Effective troubleshooting is an important skill not only in the information technology field, but in many other professions. Auto mechanics, electricians, counselors and doctors are essentially professional troubleshooters. They identify problems, theorize solutions from their knowledge and experience, and systematically test them whether they be a new alternator or a prescription for high blood pressure medication. I’m not a doctor, but being a good troubleshooter makes me feel like one. In this article, I’ll share an age-old process for troubleshooting, “RV-AIR,” that was taught to me as an electronics engineer in the armed forces.
The first step of effective troubleshooting is to recognize that a problem exists.

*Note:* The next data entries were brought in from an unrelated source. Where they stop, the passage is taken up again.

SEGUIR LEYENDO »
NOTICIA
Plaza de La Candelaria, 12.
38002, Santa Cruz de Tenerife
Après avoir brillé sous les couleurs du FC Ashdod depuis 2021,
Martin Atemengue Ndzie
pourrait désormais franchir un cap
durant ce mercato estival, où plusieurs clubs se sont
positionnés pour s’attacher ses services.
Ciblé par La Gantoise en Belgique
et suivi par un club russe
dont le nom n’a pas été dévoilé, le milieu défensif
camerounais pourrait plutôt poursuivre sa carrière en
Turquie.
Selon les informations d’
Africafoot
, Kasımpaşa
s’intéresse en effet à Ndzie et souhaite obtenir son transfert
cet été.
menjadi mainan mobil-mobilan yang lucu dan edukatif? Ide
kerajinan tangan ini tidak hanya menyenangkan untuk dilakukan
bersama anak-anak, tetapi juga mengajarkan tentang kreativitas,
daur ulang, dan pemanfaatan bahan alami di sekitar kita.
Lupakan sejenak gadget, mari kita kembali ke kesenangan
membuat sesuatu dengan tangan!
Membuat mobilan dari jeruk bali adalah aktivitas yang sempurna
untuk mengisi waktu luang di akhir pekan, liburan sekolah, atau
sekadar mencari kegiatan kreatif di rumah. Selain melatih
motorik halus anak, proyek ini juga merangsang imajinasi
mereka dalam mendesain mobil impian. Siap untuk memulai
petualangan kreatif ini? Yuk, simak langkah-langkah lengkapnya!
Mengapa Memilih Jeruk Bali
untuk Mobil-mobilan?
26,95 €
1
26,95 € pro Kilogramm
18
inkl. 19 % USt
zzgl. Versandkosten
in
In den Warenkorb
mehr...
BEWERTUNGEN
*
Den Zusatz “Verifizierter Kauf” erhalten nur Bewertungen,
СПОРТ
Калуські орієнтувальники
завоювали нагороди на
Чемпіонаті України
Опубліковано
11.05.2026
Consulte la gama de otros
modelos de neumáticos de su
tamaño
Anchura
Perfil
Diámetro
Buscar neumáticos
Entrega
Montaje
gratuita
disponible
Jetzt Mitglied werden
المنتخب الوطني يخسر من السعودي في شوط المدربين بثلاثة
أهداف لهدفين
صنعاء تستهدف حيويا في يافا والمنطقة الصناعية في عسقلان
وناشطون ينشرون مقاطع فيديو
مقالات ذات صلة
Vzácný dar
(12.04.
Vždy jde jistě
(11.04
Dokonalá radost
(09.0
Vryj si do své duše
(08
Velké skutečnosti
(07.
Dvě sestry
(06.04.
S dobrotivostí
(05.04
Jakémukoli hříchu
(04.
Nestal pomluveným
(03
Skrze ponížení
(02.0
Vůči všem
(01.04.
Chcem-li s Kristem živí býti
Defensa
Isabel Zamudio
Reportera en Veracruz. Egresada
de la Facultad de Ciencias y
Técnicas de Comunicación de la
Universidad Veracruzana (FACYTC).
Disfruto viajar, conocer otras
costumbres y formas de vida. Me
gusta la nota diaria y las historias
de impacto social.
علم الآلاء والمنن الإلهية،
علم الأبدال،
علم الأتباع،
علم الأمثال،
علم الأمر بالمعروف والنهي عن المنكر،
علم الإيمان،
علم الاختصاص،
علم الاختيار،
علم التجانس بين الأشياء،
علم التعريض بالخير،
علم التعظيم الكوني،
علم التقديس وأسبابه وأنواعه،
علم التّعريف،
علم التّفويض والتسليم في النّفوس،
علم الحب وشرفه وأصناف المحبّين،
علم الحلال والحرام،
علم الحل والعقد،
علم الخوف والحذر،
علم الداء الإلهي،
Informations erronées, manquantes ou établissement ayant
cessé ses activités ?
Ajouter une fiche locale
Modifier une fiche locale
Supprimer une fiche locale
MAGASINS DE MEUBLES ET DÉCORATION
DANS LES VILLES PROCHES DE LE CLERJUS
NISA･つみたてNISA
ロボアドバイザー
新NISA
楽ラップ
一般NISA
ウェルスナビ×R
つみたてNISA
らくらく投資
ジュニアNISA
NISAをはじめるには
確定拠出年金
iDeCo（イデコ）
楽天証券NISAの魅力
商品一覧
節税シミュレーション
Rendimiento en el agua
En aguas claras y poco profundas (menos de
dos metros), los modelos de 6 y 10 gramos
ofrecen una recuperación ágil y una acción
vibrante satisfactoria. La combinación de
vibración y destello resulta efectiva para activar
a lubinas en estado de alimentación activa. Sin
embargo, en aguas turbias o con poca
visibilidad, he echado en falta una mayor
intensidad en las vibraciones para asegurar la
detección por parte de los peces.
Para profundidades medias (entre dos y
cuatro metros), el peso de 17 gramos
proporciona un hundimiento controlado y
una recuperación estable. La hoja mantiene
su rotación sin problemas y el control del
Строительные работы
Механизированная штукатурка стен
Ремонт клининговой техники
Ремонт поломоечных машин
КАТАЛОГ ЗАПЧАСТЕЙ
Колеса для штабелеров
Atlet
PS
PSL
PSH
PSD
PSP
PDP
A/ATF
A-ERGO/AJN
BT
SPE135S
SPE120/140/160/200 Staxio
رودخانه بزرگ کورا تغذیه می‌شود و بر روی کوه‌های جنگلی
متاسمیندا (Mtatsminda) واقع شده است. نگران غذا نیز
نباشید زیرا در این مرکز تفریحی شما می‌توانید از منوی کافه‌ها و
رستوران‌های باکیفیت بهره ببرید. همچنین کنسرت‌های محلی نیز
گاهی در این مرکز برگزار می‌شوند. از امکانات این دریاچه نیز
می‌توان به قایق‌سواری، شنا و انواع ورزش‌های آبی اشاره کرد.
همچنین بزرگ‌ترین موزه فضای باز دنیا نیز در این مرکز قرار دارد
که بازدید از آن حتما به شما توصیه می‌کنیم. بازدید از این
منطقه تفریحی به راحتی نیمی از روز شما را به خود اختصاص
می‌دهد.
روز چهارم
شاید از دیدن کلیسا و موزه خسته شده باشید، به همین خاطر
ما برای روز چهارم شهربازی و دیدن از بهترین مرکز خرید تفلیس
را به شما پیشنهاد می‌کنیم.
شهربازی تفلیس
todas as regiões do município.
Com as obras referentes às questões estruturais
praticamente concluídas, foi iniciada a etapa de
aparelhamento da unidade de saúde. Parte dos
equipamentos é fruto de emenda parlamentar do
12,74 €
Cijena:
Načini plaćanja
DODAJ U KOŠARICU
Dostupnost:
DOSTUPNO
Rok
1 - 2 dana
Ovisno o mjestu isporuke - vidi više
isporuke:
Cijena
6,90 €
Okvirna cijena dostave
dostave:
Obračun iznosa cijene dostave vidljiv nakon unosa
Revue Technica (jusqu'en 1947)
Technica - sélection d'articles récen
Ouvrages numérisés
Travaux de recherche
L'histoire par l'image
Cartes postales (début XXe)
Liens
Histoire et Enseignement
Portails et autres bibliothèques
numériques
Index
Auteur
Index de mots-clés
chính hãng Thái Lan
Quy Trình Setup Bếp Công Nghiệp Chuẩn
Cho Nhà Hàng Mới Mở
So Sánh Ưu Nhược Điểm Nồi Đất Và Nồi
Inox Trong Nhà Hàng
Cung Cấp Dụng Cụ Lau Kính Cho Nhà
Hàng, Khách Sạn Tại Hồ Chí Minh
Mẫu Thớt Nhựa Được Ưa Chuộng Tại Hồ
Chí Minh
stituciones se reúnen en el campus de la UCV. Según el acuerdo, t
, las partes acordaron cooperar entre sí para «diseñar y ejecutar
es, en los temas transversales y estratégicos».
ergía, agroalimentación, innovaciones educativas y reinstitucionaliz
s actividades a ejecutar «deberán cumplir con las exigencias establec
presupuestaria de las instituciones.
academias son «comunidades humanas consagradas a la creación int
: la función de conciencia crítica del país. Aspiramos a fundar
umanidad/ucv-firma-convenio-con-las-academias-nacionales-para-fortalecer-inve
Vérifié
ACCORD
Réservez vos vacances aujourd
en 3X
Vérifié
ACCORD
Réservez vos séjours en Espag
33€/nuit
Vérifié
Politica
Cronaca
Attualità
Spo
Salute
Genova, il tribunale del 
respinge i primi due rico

Obvious, yet often ignored, problem recognition is the single most important troubleshooting step. That’s because the way in which we discover a problem impacts how we fix it, and can be the difference between treating the symptoms and curing the “disease.” Problem recognition can be categorized as reactive or proactive, and describes our capability on a continuum from immature to mature respectively. Reactive recognition is discovering a problem only when someone reports it. Some might call this “fire fighting.” When we are in a reactive state, we don’t know when or from where the next problem will arise, and the time we spend “putting out fires” takes us away from what we want, or need, to work on. On the other end of the spectrum is proactive recognition in which problems are identified as soon as or before they occur. Using the doctor-patient analogy, proactive recognition is a preventative checkup that identifies high blood pressure and prevents a heart attack, and reactive recognition is discovering high blood pressure after having the heart-attack. For software systems, proactive recognition is a health monitoring solution such as Microsoft System Center Operations Manager, but the key concepts of proactive maintenance and health monitoring transcend systems and disciplines.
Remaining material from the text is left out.